History of Sushi
Sushi is a Japanese food consisting of cooked vinegared rice (shari) combined with other ingredients (neta), usually raw fish or other seafood. Neta and forms of sushi presentation vary, but the ingredient which all sushi have in common is vinegared rice called sushi-meshi.
Raw meat sliced and served by itself is sashimi.
The original type of sushi, known today as nare-zushi was first developed in Southeast Asia possibly along what is now known as the Mekong River and then spread to southern China before introduction to Japan. The term sushi comes from an archaic grammatical form no longer used in other contexts; literally, sushi means “sour-tasting”, a reflection of its historic fermented roots. The oldest form of sushi in Japan, narezushi, still very closely resembles this process, wherein fish is fermented via being wrapped in soured fermenting rice.
Types of Sushi
Chirashizushi -Chirashizushi is a bowl of sushi rice topped with a variety of sashimi and garnishes (also refers to barazushi).
Inarizushi -Inarizushi is a pouch of fried tofu typically filled with sushi rice alone. It is named after the Shinto god Inari, who is believed to have a fondness for fried tofu.
Makizushi (“rolled sushi”), Norimaki (“Nori roll”) or Makimono (“variety of rolls”) is a cylindrical piece, formed with the help of a bamboo mat, called a makisu Makizushi is generally wrapped in nori (seaweed), but is occasionally wrapped in a thin omelette, soy paper, cucumber, or shiso (perilla) leaves. Makizushi is usually cut into six or eight pieces, which constitutes a single roll order.
- Futomaki -(“thick, large or fat rolls”) is a large cylindrical piece, with nori on the outside. A typical futomaki is five to six centimeters (2–2.5 in) in diameter.
- Hosomaki -(“thin rolls”) is a small cylindrical piece, with the nori on the outside. A typical hosomaki has a diameter of about two and a half centimeters (1 in).
- Temaki -(“hand roll”) is a large cone-shaped piece of nori on the outside and the ingredients spilling out the wide end. A typical temaki is about ten centimeters (4 in) long, and is eaten with fingers because it is too awkward to pick it up with chopsticks.
- Uramaki -(“inside-out roll”) is a medium-sized cylindrical piece with two or more fillings. Uramaki differs from other makimono because the rice is on the outside and the nori inside. The filling is in the center surrounded by nori, then a layer of rice, and an outer coating of some other ingredients such as roe or toasted sesame seeds.
Narezushi -arezushi (“matured sushi”) is a traditional form of fermented sushi. Skinned and gutted fish are stuffed with salt, placed in a wooden barrel, doused with salt again, then weighed down with a heavy tsukemonoishi (pickling stone).

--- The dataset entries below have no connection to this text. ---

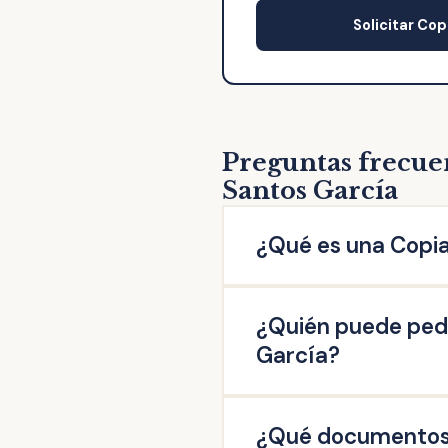
Solicitar Cop
Preguntas frecuen
Santos García
¿Qué es una Copia
La copia de escritura de 
¿Quién puede pedi
escritura original otorgad
firmado en esta Notaría: 
García?
escrituras de operaciones 
Pueden solicitar copia de 
¿Qué documentos n
misma, así como aquellas q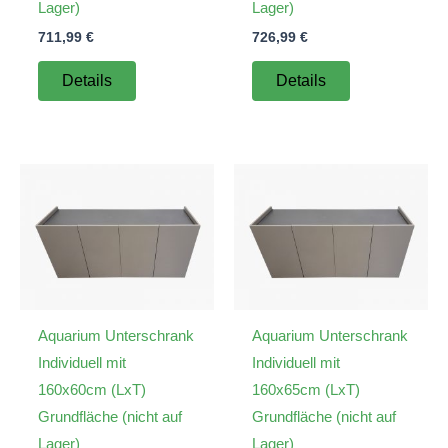
Lager)
Lager)
711,99
€
726,99
€
Details
Details
Aquarium Unterschrank
Aquarium Unterschrank
Individuell mit
Individuell mit
160x60cm (LxT)
160x65cm (LxT)
Grundfläche (nicht auf
Grundfläche (nicht auf
Lager)
Lager)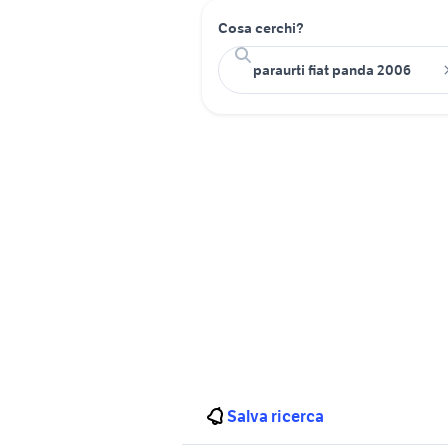
Cosa cerchi?
Salva ricerca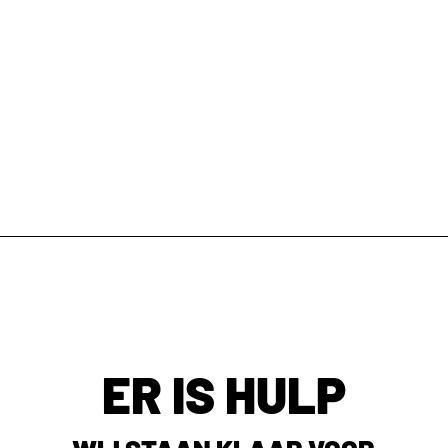
ER IS HULP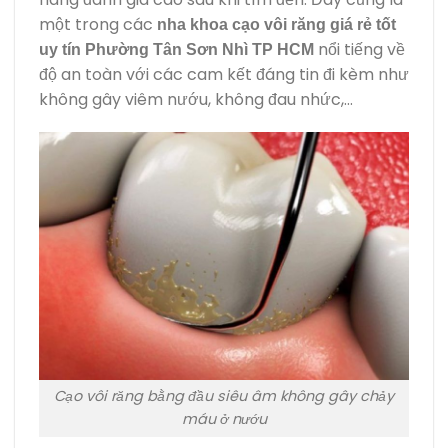
một trong các
nha khoa cạo vôi răng giá rẻ tốt
nổi tiếng về
uy tín Phường Tân Sơn Nhì TP HCM
độ an toàn với các cam kết đáng tin đi kèm như
không gây viêm nướu, không đau nhức,…
Cạo vôi răng bằng đầu siêu âm không gây chảy
máu ở nướu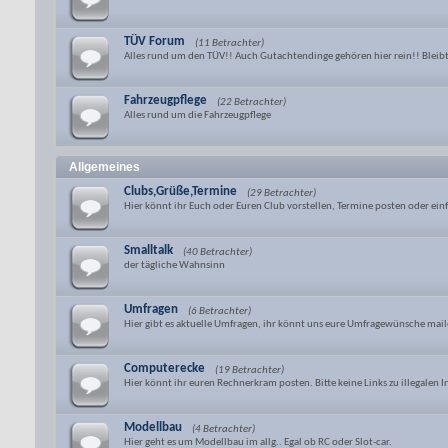
TÜV Forum
(11 Betrachter)
Alles rund um den TÜV!! Auch Gutachtendinge gehören hier rein!! Bleibt
Fahrzeugpflege
(22 Betrachter)
Alles rund um die Fahrzeugpflege
Allgemeines
Clubs,Grüße,Termine
(29 Betrachter)
Hier könnt ihr Euch oder Euren Club vorstellen, Termine posten oder e
Smalltalk
(40 Betrachter)
der tägliche Wahnsinn
Umfragen
(6 Betrachter)
Hier gibt es aktuelle Umfragen, ihr könnt uns eure Umfragewünsche mai
Computerecke
(19 Betrachter)
Hier könnt ihr euren Rechnerkram posten. Bitte keine Links zu illegalen 
Modellbau
(4 Betrachter)
Hier geht es um Modellbau im allg.. Egal ob RC oder Slot-car.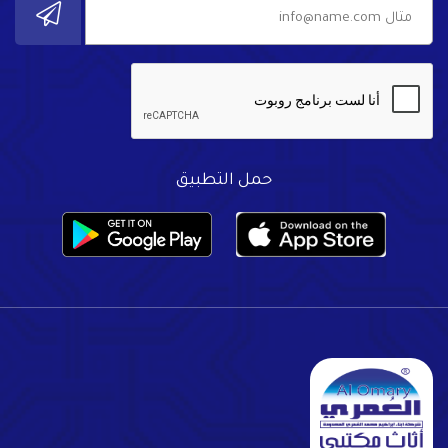
حمل التطبيق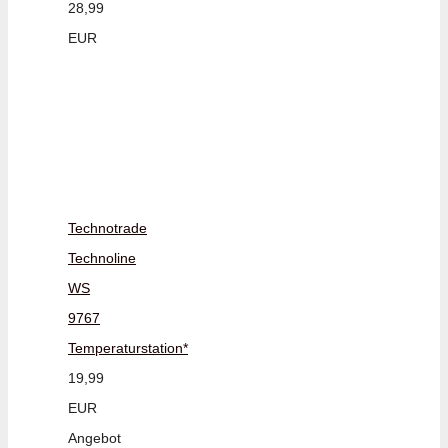
28,99
EUR
Technotrade
Technoline
WS
9767
Temperaturstation*
19,99
EUR
Angebot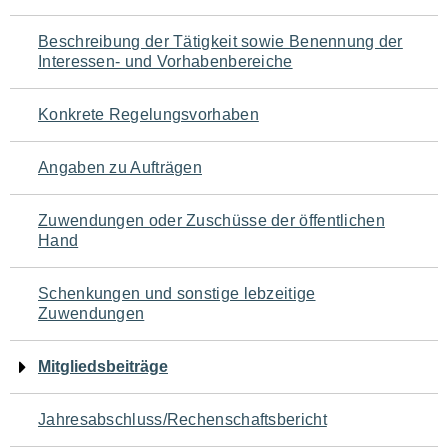
für
Beschreibung der Tätigkeit sowie Benennung der
den
Interessen- und Vorhabenbereiche
Seiteninhalt
Konkrete Regelungsvorhaben
Angaben zu Aufträgen
Zuwendungen oder Zuschüsse der öffentlichen
Hand
Schenkungen und sonstige lebzeitige
Zuwendungen
Mitgliedsbeiträge
Jahresabschluss/Rechenschaftsbericht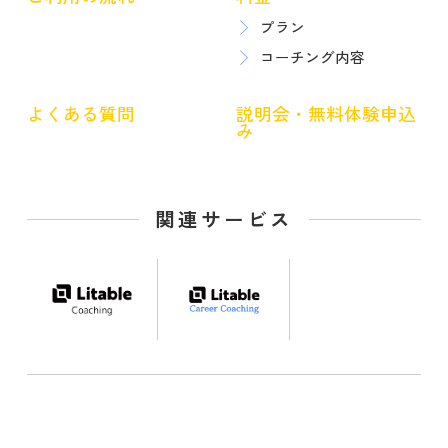
プラン
コーチング内容
よくある質問
説明会・無料体験申込
み
関連サービス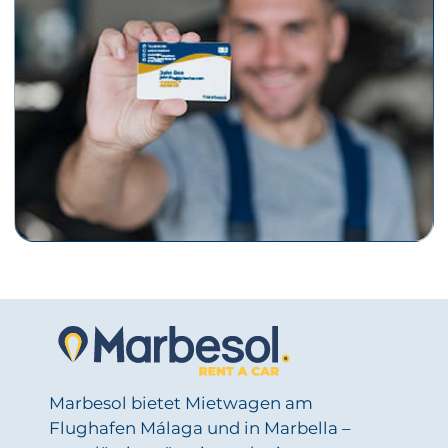
Marbesol bietet Mietwagen am
Flughafen Málaga und in Marbella –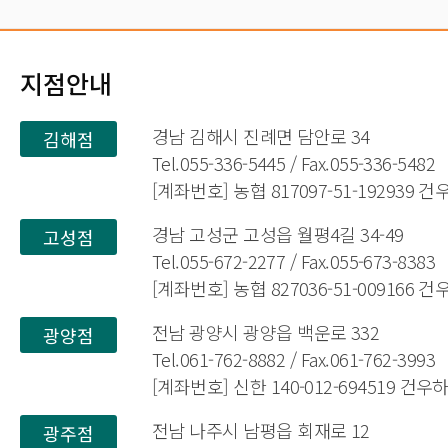
지점안내
경남 김해시 진례면 담안로 34
김해점
Tel.055-336-5445 / Fax.055-336-5482
[계좌번호] 농협 817097-51-192939 
경남 고성군 고성읍 월평4길 34-49
고성점
Tel.055-672-2277 / Fax.055-673-8383
[계좌번호] 농협 827036-51-009166 
전남 광양시 광양읍 백운로 332
광양점
Tel.061-762-8882 / Fax.061-762-3993
[계좌번호] 신한 140-012-694519 건
전남 나주시 남평읍 회재로 12
광주점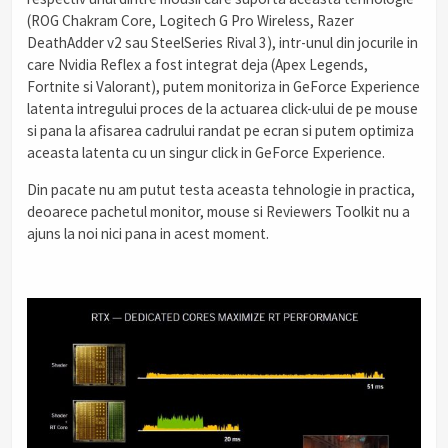
(ROG Chakram Core, Logitech G Pro Wireless, Razer
DeathAdder v2 sau SteelSeries Rival 3), intr-unul din jocurile in
care Nvidia Reflex a fost integrat deja (Apex Legends,
Fortnite si Valorant), putem monitoriza in GeForce Experience
latenta intregului proces de la actuarea click-ului de pe mouse
si pana la afisarea cadrului randat pe ecran si putem optimiza
aceasta latenta cu un singur click in GeForce Experience.
Din pacate nu am putut testa aceasta tehnologie in practica,
deoarece pachetul monitor, mouse si Reviewers Toolkit nu a
ajuns la noi nici pana in acest moment.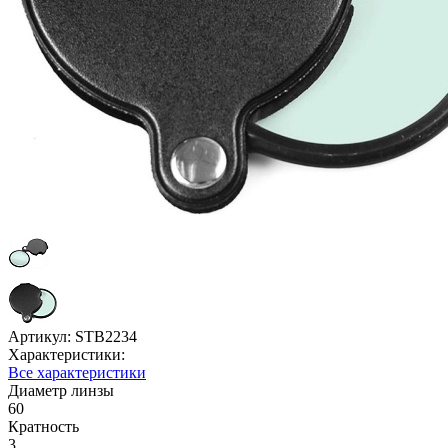
Артикул:
STB2234
Характеристики:
Все характеристики
Диаметр линзы
60
Кратность
3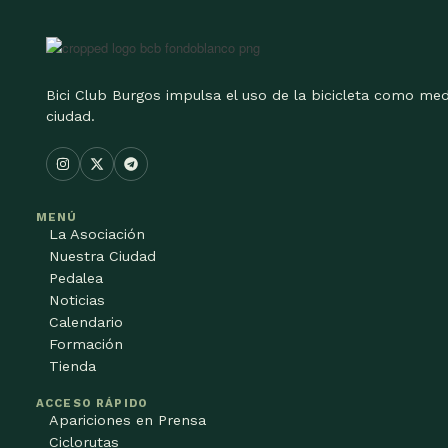
Bici Club Burgos impulsa el uso de la bicicleta como med
ciudad.
MENÚ
La Asociación
Nuestra Ciudad
Pedalea
Noticias
Calendario
Formación
Tienda
ACCESO RÁPIDO
Apariciones en Prensa
Ciclorutas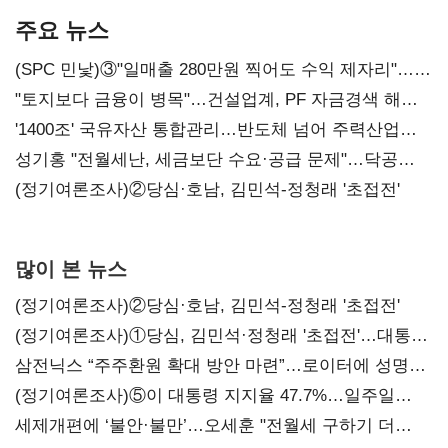
주요 뉴스
(SPC 민낯)③"일매출 280만원 찍어도 수익 제자리"…
점주 울리는 '상시 할인'
"토지보다 금융이 병목"…건설업계, PF 자금경색 해소
목소리
'1400조' 국유자산 통합관리…반도체 넘어 주력산업
구조혁신
성기홍 "전월세난, 세금보단 수요·공급 문제"…닥공
시사
(정기여론조사)②당심·호남, 김민석-정청래 '초접전'
많이 본 뉴스
(정기여론조사)②당심·호남, 김민석-정청래 '초접전'
(정기여론조사)①당심, 김민석·정청래 '초접전'…대통령
지지도 '50% 아래로'(종합)
삼전닉스 “주주환원 확대 방안 마련”…로이터에 성명
보내
(정기여론조사)⑤이 대통령 지지율 47.7%…일주일
만에 다시 40%대
세제개편에 ‘불안·불만’…오세훈 "전월세 구하기 더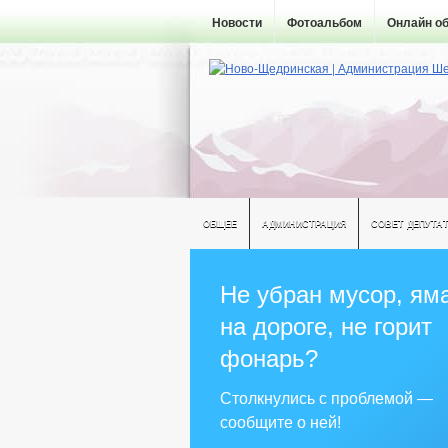
Новости
Фотоальбом
Онлайн о
ОБЩЕЕ
АДМИНИСТРАЦИЯ
СОВЕТ ДЕПУТА
Не убран мусор, ям
на дороге, не горит
фонарь?
Столкнулись с проблемой —
сообщите о ней!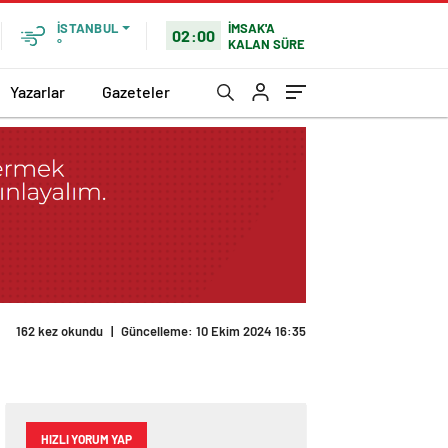
İMSAK'A
İSTANBUL
02:00
KALAN SÜRE
°
Yazarlar
Gazeteler
162 kez okundu
|
Güncelleme: 10 Ekim 2024 16:35
HIZLI YORUM YAP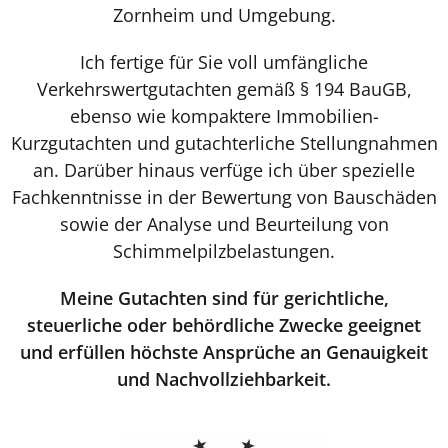
Zornheim und Umgebung.
Ich fertige für Sie voll umfängliche
Verkehrswertgutachten gemäß § 194 BauGB,
ebenso wie kompaktere Immobilien-
Kurzgutachten und gutachterliche Stellungnahmen
an. Darüber hinaus verfüge ich über spezielle
Fachkenntnisse in der Bewertung von Bauschäden
sowie der Analyse und Beurteilung von
Schimmelpilzbelastungen.
Meine Gutachten sind für gerichtliche,
steuerliche oder behördliche Zwecke geeignet
und erfüllen höchste Ansprüche an Genauigkeit
und Nachvollziehbarkeit.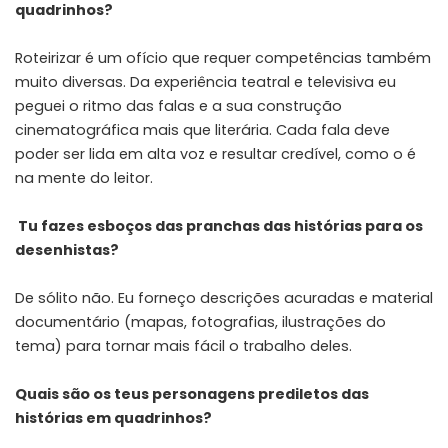
quadrinhos?
Roteirizar é um ofício que requer competências também
muito diversas. Da experiência teatral e televisiva eu
peguei o ritmo das falas e a sua construção
cinematográfica mais que literária. Cada fala deve
poder ser lida em alta voz e resultar credível, como o é
na mente do leitor.
Tu fazes esboços das pranchas das histórias para os
desenhistas?
De sólito não. Eu forneço descrições acuradas e material
documentário (mapas, fotografias, ilustrações do
tema) para tornar mais fácil o trabalho deles.
Quais são os teus personagens prediletos das
histórias em quadrinhos?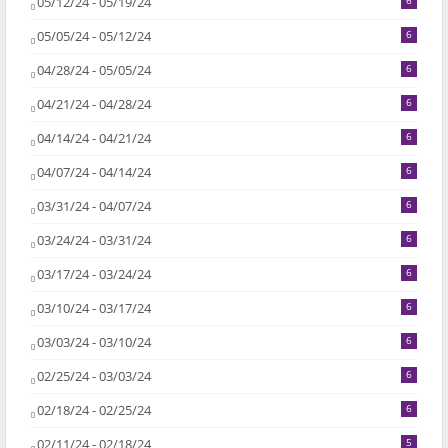
05/12/24 - 05/19/24
6
05/05/24 - 05/12/24
6
04/28/24 - 05/05/24
6
04/21/24 - 04/28/24
6
04/14/24 - 04/21/24
6
04/07/24 - 04/14/24
6
03/31/24 - 04/07/24
6
03/24/24 - 03/31/24
6
03/17/24 - 03/24/24
6
03/10/24 - 03/17/24
6
03/03/24 - 03/10/24
6
02/25/24 - 03/03/24
6
02/18/24 - 02/25/24
6
02/11/24 - 02/18/24
5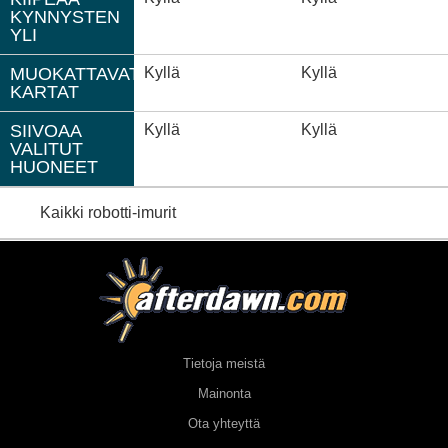
KYNNYSTEN
YLI
MUOKATTAVAT
Kyllä
Kyllä
KARTAT
SIIVOAA
Kyllä
Kyllä
VALITUT
HUONEET
Kaikki robotti-imurit
Tietoja meistä
Mainonta
Ota yhteyttä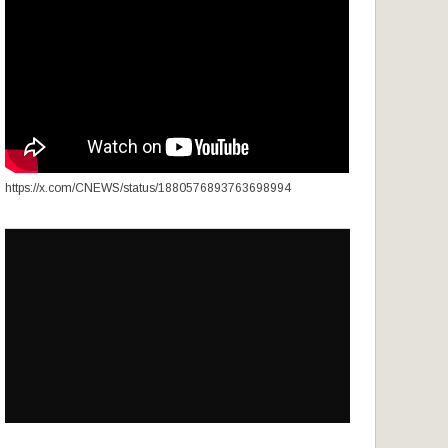
https://x.com/CNEWS/status/1880576893763698994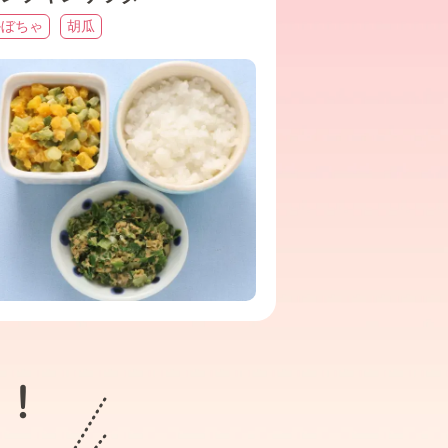
かぼちゃ
胡瓜
ト！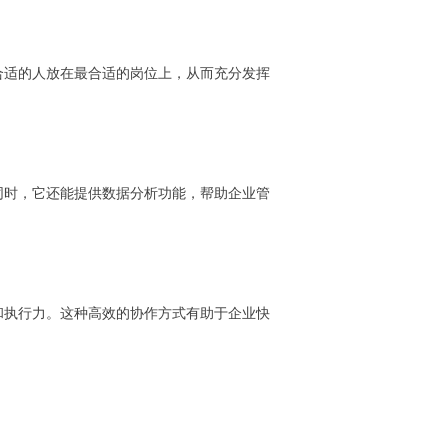
合适的人放在最合适的岗位上，从而充分发挥
同时，它还能提供数据分析功能，帮助企业管
和执行力。这种高效的协作方式有助于企业快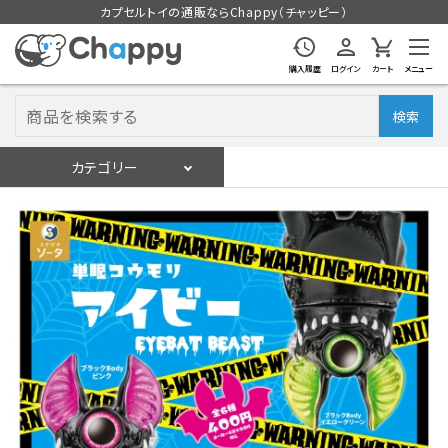
カプセルトイの通販ならChappy（チャッピー）
購入履歴
ログイン
カート
メニュー
検索
カテゴリー
入荷スケジュール
ログイン
会員登録
入荷スケジュールをチェック
カプセルトイマシン本体
カプセルトイ
販促用空カプセル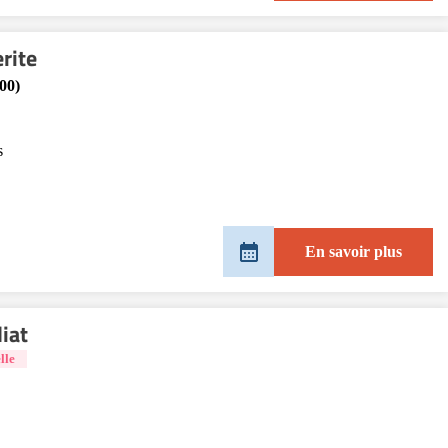
rite
00)
s
En savoir plus
iat
lle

Nigirizushi -Nigirizushi (“hand-formed sushi”) consists of an oblong mound of sushi rice that the chef presses into a small rectangular box between the palms of the hands, usually with a bit of wasabi, and a topping (the neta) draped over it. Neta are typically fish such as salmon, tuna or other seafood.
Oshizushi - Oshizushi (“pressed sushi”), also known as, hako-zushi, “box sushi”), is a pressed sushi from the Kansai Region, a favorite and specialty of Osaka.
Nori - The black seaweed wrappers used in makimono are called nori. Nori is a type of algae, traditionally cultivated in the harbors of Japan. Originally, algae was scraped from dock pilings, rolled out into thin, edible sheets, and dried in the sun, in a process similar to making rice paper.
Neta – For culinary, sanitary, and aesthetic reasons, the minimum quality and freshness of fish to be eaten raw must be superior to that of fish which is to be cooked.
Condiments -Sushi is commonly eaten with condiments. Sushi may be dipped in shōyu, soy sauce, and may be flavored with wasabi, a piquant paste made from the grated root of the Wasabia japonica plant. Japanese-style mayonnaise is a common condiment in Japan on salmon, pork and other sushi cuts.